What’s on : Lectures

Remembering The Vikings: Select Histories From ‘Forgotten Vikings’, A New Study Of The Viking Age

Lectures
Date
17 Sep 2024
Start time
7:00 PM
Venue
Tempest Anderson Hall
Speaker
Alex Harvey
Remembering The Vikings: Select Histories From 'Forgotten Vikings', A New Study Of The Viking Age

Event Information

Remembering The Vikings: Select Histories From ‘Forgotten Vikings’, A New Study Of The Viking Age

Alex Harvey

Forgotten Vikings presents a new approach to the Viking Age that blends historical theory, archaeological fact, and mythological musings together, highlighting some unexplored and obscured histories of such a popular topic. Shedding their raiding, trading, invading, and crusading skins, this lecture aims to highlight a few choice elements about the Vikings that have evaded inclusion in popular history books. Including but not limited to; the ‘Viking’ legacy of the Roman Empire, the discovery of Madeira and the Azores, and a saga that may or may not describe Mexico, Forgotten Vikings will be introduced and briefly explored in this short talk, followed by a Q&A.

Published by Amberley Books on 15th September – copies will be available for purchase.

7pm in the Tempest Anderson Lecture Theatre in the Yorkshire Museum

Member’s report

In a lecture as swift moving and wide ranging as a Viking longship in full sail Alex Harvey invited the membership to reconsider the long-established understanding of the Vikings in the light of recent scholarship, as set out in his new book, Forgotten Vikings. He did this by considering four aspects of Viking life: raiding, voyages, their stories and sagas, and identity.

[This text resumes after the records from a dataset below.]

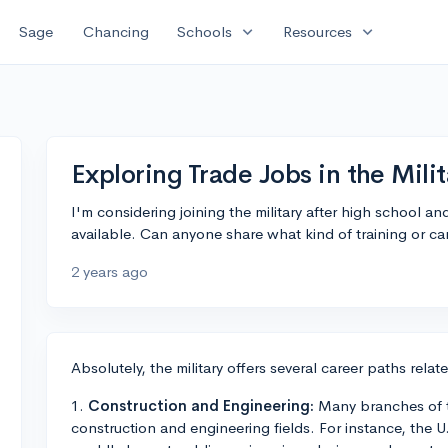
expand_more
expand_more
Sage
Chancing
Schools
Resources
Exploring Trade Jobs in the Milit
I'm considering joining the military after high school a
available. Can anyone share what kind of training or care
2 years ago
Absolutely, the military offers several career paths rela
1.
Construction and Engineering:
Many branches of th
construction and engineering fields. For instance, the U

On raiding he pointed out that while the Vikings were undoubtedly raiders, for us Lindisfarne is the obvious example, they were not the only raiding peoples in Europe at the time. Seaborne and from the North they were complemented in the south-east of Europe by the Magyars who moved along the riverways into Central Europe at this time. So raiding was not unique to the Vikings, nor were all Vikings raiders, as the trelleborgs of Scandinavia, defensive settlements against pirates, attest. In the conquered parts of Britain these burghs, as they were called, were also lived in by those of Scandinavian descent who had settled and intermarried with locals, as we in York know well from Coppergate. So the story is more nuanced.

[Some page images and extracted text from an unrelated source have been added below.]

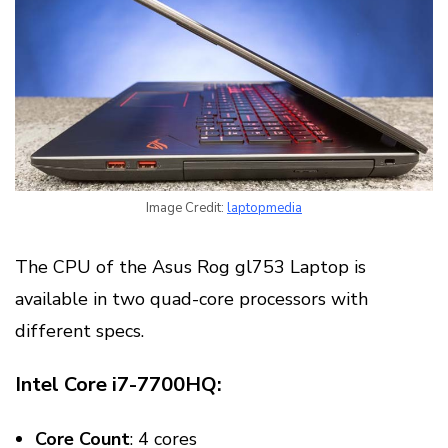
Image Credit:
laptopmedia
The CPU of the Asus Rog gl753 Laptop is
available in two quad-core processors with
different specs.
Intel Core i7-7700HQ:
Core Count
: 4 cores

On the voyages we no longer need to rely on the sagas, though these are a rich enough source in themselves, but science has revealed Viking presence in hitherto unknown destinations, with DNA from mice bones revealing Viking presence in the Azores and Madeira, probably from ships touching base there, maybe lost or damaged and needing repair, and thereby unlikely topics of a heroic narrative.

These narratives or sagas take the Vikings over the Northern hemisphere, from Greenland to the Black Sea, but they also take us into mythological places and the company of their gods, revealing a complex and sophisticated, if sometimes terrifying, spiritual and imaginative world. Some of these gods, like Odin and Loki, eventually began to co-exist with Christian symbolism on crosses in northern England, not least here in York on Sigurd’s grave cover, raising questions of acculturation and identity. This was most dramatically illustrated by a cloak clasp in the Museum of Scotland, with classic Celtic decorative features on the face, but with a runic inscription on the reverse which was, of course, visible only to the wearer. Did this reflect a dual identity, or was it a deliberate deception?

Our speaker left us to ponder the fate of two English kings, St Edmund who died fighting the Vikings in 869 and was subsequently canonised, and Cnut, born in Denmark, who at his death in 1035, having reigned as king for 20 years, was also king of Denmark and Norway.

There was much to think about in this speculative and challenging talk which, like all good lectures, raised as many questions as it answered. The members rose to the challenge in a lively discussion which ranged across linguistics, place-names, and literary criticism, as well as the more conventional archaeological terrain of finds and artefacts.